Resetting System.cin/System.cout to a file, then issuing a COPY TABLE might
be worth investigating, but that's a hack.

--Barry

Sam Varshavchik wrote:

What would be the fastest way to insert a bunch of data (in 7.1)?  
Currently, a bunch of addBatch()es followed by executeBatch() is pretty 
fast, but not as fast as COPY TABLE via psql.  I suppose I can use a 
single executeBatch() to insert the entire table, but AFAIK addBatch() 
just buffers the SQL in memory, and I prefer to have some kind of an 
upper limit on my memory footprint.



---------------------------(end of broadcast)---------------------------
TIP 3: if posting/reading through Usenet, please send an appropriate
subscribe-nomail command to majordomo@postgresql.org so that your
message can get through to the mailing list cleanly

--  _________|~~      @||  ====   | Dennis Roman Gesker		ICQ: 194047|  ====   | mailto:dennis@gesker.com		Fax: 413.740.4653|_________| http://www.gesker.com

Re: Fastest method to insert data.

From

Sam Varshavchik

Date:

20 April 2002, 20:03:04

On Sat, 20 Apr 2002, Dennis R. Gesker wrote:

> In the sequences of actually transferring the data I encountered some
> memory problems when using the .addBatch() methods. I probably should
> have expected this since the tables I'm seeking to draw data from are
> kind of large.

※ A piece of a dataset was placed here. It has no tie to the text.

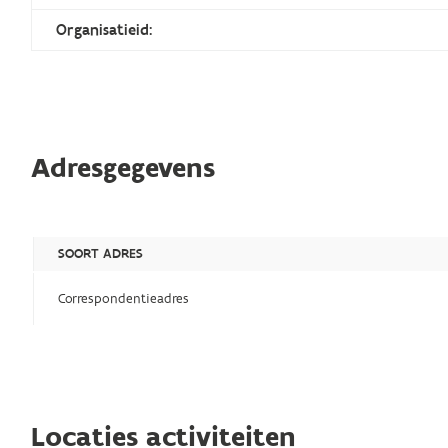
Organisatieid:
Adresgegevens
SOORT ADRES
Correspondentieadres
Locaties activiteiten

I was thinking that using the .addBatch() would be a good
> approach since I could treat the whole batch as a transaction helping to
> ensure that I pulled everything I intended.

You'll need to issue executeBatch() every once in a while.  My current
approach is to executeBatch() for every thousand rows.  I've tried many
things, this is the one that proved to be the fastest.

But I think that this is still much slower than it needs to be.  COPY
TABLE is still much faster.

> Now, if there were classes that could GULP whole tables from a database
> (PG., MS or otherwise) at one shot and recreate these tables in PG. this
> would be great!
>
> Sam: Is the direction in which you were thinking?

Yes.  The Sybase SQL server has a complete separate set of APIs that are
designed to quickly upload a bunch of data to a table.  Sybase's bulk-copy
API is very similar to addBatch(), executeBatch() except that there's no
SQL involved.  You just specify the table, then start feeding it rows.